I'm currently looking for a livery stables around Gloucester/ Hartpury area, possibly would stretch to Cheltenham if needed. I am a competitive dressage rider looking for a small or quite yard for my slightly hot headed and sensitive warmblood! Previously I have stabled her a Hartpury College while studying, though the facilities were amazing my mare did not like the busy atmosphere and lack of turn out. Ideally I would like part or assisted DIY livery with at least a 20x60 arena indoors or outdoors, good turnout and hacking. Bonuses would be a horse walker, mirrors, both indoors and a outdoors, along with jumps and off road hacking. However, I know that such a dream yard does not exist specially this lack notice as would like to move her up around September. 

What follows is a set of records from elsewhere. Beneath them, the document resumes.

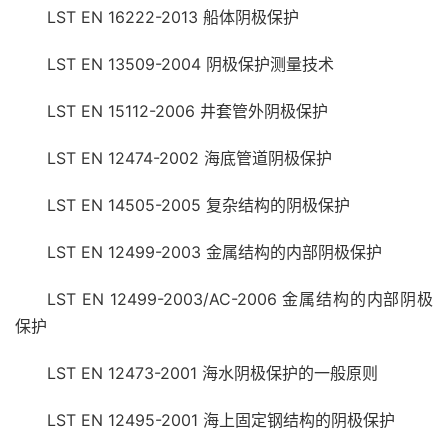
LST EN 16222-2013 船体阴极保护
LST EN 13509-2004 阴极保护测量技术
LST EN 15112-2006 井套管外阴极保护
LST EN 12474-2002 海底管道阴极保护
LST EN 14505-2005 复杂结构的阴极保护
LST EN 12499-2003 金属结构的内部阴极保护
LST EN 12499-2003/AC-2006 金属结构的内部阴极
保护
LST EN 12473-2001 海水阴极保护的一般原则
LST EN 12495-2001 海上固定钢结构的阴极保护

PM if anyone knows of an yards, price is not a option obviously if reasonable. 

Many thanks, 

HHayward


----------



## Flummoxed (13 August 2014)

I have my horse in that area (although not at the type of yard you are seeking. You could try googling Goss Farm/Hannah Fenech or Sally Thorndale (both in Ashleworth), Great House Farm in Hasfield, Rectory Stables in Maisemore, Melanie Beckman. If those fail look on Facebook - Gloucester Livery Yards - there are others in that vicinity but I'm not sure what facilities they might have.

Good luck in your search and please report back with your findings as this question often crops up, given the turnover of students in the area.


----------